Rosario se levantó al baño y regresó mucho más tarde. Después contó su encuentro en el baño con las chicas que le tomó tiempo. Una de ellas dentro del cubo cerrado de la taza se comunicaba con sus amigas diciendo que estaba estreñida, que no podía hacer. Desde fuera otras animándola a realizar sus deposiciones, dándole instrucciones. Diciéndole que levantara las piernas, que subiera los pies a la taza.
Otra le decía que no había tomado suficientes líquidos y que la maestra de biología, les había dicho que tendrían que hacerlo para tener un funcionamiento adecuado del píloro y el intestino. Allí se realizaba una sesión de yoga postural con miras a evacuar el estómago, un Kamasutra de la cagada.
Yo, que me acuerde, nunca a esa edad tuve amigos fuera del W.C. animándome a cagar. Había siempre de por medio algo que se llamaba intimidad. También teníamos otros temas de qué platicar: literatura, música, cine, pintura, fotografía. Pero parece que el recato se ha roto para siempre para tratar de llenar el vacío espiritual. No es difícil que le estuvieran tomando fotos con sus celulares y documentando el evento antes de ponerlo en Utube o en su Facebook.
Todas alrededor de la protagonista encerrada en el cubículo, aportando su experiencia y exhortaciones, admoniciones, reflexiones y direcciones.
Cómo decía antes, me resisto a fiscalizar o reprochar algo a la juventud. Pero había que verlas, para saber qué inútiles e imbéciles eran. Todas cortadas con la misma tijera, sin otros ideales que despertar el deseo de los hombres, y verse al espejo o exponerse junto a sus compañeras. Celebraban un cumpleaños, de ahí irían al antro a emborracharse y mezclarse. Alguna que otra se escaparía a tener sexo.
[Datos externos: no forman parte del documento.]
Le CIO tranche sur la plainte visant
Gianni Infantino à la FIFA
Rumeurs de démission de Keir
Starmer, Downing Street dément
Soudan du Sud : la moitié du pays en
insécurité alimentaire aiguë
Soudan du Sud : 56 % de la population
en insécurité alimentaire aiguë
Nada les preocupaba sino su estreñimiento, y resultaba curioso que siendo tan jóvenes estuviesen tan compungidas por dicho malestar. Cómo si las risas y el goce que aparentaban desbordante fuera fingido y su verdad, estar tapadas por su narcisismo, sin posibilidad de circular lo de dentro afuera y lo de afuera adentro.
3 comentarios:
Verdadero "Surrealismo cotidiano" al leerlo me estremezco, mi hijo mayor tiene apenas 4 años, lo que le espera, hoy vivimos en el posmodernismo, dentro de diez años no se cómo se le llamará.
Felicidades por el texto, muy bueno, que bueno que las chicas no le dejaron disfrutar ese momento para que así naciera este texto y nos lo compartiera.
Saludos desde Monclova.
Carlos Moreno
incluso en internet eso ya tiene nombre... attention whore, camwhore y... creo que había otro.
¿No habrán de limitar nuesta visión de estos fenómenos aquellos prejuicios que nos diera la edad?